FILE PHOTO: A Chinese national flag flutters outside the headquarters of the People's Bank of China, the Chinese central bank, in Beijing, China April 3, 2014.   REUTERS/Petar Kujundzic/File Photo

 

Bloomberg

China’s central bank said it provided a “temporary liquidity facility” to some major commercial banks for 28 days to help ease a cash crunch before the Lunar New Year holiday.
The operation provides more effective liquidity transmission before the week-long break, the People’s Bank of China said in a statement.
The PBOC said the new lending facility will have a funding cost for banks that’s around the same as open-market operations for a similar 28-day period, which is about 2.55 percent. That means the tool differs from cutting the ratio of deposits big banks must hold in reserve and suggests a fresh evolution of tools policy makers have been overhauling.
The measures are helpful for banks that may not be able to provide enough collateral to use operations that require it, according to Ming Ming, head of fixed-income research at Citic Securities Co. in Beijing and a former PBOC official.
Commercial banks had 11 trillion yuan ($1.6 trillion) of sovereign and financial bonds outstanding as of December, Ming said, and have pledged about 43 percent of those to access funding through central bank open market operations, limiting room for further such operations.
The PBOC’s statement didn’t say whether the temporary funding required collateral. Should none be required, that would be unusual because most such tools involve collateral.
The PBOC has shifted toward selective tightening after a two-year easing cycle. President Xi Jinping and other policy makers decided at their annual economic conference last month China should plan prudent and neutral monetary policy this year to prevent financial risks.

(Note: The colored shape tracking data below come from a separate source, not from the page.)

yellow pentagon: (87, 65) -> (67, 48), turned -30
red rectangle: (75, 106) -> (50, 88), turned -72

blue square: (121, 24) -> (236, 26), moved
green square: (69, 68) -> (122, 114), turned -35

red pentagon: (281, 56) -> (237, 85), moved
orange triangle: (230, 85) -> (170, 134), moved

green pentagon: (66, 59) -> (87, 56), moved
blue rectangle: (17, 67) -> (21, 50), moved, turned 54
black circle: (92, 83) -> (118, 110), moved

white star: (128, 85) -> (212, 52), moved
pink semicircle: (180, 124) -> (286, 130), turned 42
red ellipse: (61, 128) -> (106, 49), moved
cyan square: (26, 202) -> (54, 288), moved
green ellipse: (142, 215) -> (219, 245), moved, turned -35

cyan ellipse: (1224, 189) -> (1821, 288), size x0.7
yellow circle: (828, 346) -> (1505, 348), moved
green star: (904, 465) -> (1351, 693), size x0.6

“It’s too premature to conclude that there’s a change in China’s monetary policy direction,” Raymond Yeung, chief greater China economist at Australia & New Zealand Banking Group Ltd. in Hong Kong, wrote in a note. “Liquidity management and leverage control seem to be more appropriate expressions to describe the policy direction of China’s central bank.”

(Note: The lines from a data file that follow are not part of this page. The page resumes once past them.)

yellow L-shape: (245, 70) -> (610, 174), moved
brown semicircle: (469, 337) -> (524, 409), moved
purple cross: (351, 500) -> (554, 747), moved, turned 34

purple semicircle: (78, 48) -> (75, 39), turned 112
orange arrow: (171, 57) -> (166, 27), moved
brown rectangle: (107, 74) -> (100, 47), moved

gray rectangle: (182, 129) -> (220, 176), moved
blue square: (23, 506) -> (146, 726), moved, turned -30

Cash demand surges before the annual holiday week, when hundreds of millions of people make withdrawals to travel home, put on family feasts and give relatives and friends traditional red cash gift packets. The holiday starts on January 27.

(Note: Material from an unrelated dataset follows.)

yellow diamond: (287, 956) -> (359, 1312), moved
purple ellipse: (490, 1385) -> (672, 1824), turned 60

The central bank this week injected a record amount of funds in open-market operations, helping stop a surge in the overnight money-market rate.
The main PBOC lending tool recently has been a mid-term lending facility, offering funds from three months to a year.
“It’s likely the central bank will use temporary liquidity facility as a regular tool in the future to ease liquidity shortage before quarter-end or holidays,” said Xia Le, chief economist at Banco Bilbao Vizcaya Argentaria SA in Hong Kong. The PBOC is using a new tool because older ones offer funds at a high cost and longer duration than needed, and it’s wasteful for banks that need money for five days to have to borrow for a full year, Xia said.
Bloomberg, Reuters and Caixin reported earlier that the central bank cut the ratio of deposits the nation’s five biggest lenders must hold in reserve by 1 percentage point to help ease a shortage of cash, citing people familiar with the matter. The central bank has kept the main required-reserve ratio for large banks unchanged at 17 percent for almost a year.